--- Provided material ---
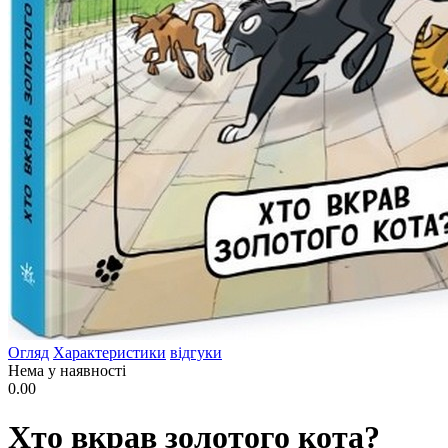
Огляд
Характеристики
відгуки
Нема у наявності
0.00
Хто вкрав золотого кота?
---
--- Provided material ---
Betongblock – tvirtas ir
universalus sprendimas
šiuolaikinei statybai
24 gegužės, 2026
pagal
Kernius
---
Reproduce the lines of the entries above from the one with "Характеристики" to the one with "Хто вкрав золотого кота?", both included, exactly and without any other line.

Характеристики
відгуки
Нема у наявності
0.00
Хто вкрав золотого кота?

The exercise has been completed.